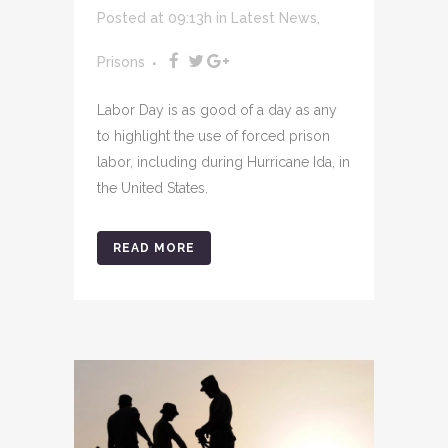
Posted at 09:13h
in
Latest News
,
Prisons
Labor Day is as good of a day as any
to highlight the use of forced prison
labor, including during Hurricane Ida, in
the United States.
READ MORE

▬▬▬▬▬▬

# Assignment
Reproduce the data above exactly, leaving each picture out.

# The completed task
Posted at 09:13h
in
Latest News
,
Prisons
Labor Day is as good of a day as any
to highlight the use of forced prison
labor, including during Hurricane Ida, in
the United States.
READ MORE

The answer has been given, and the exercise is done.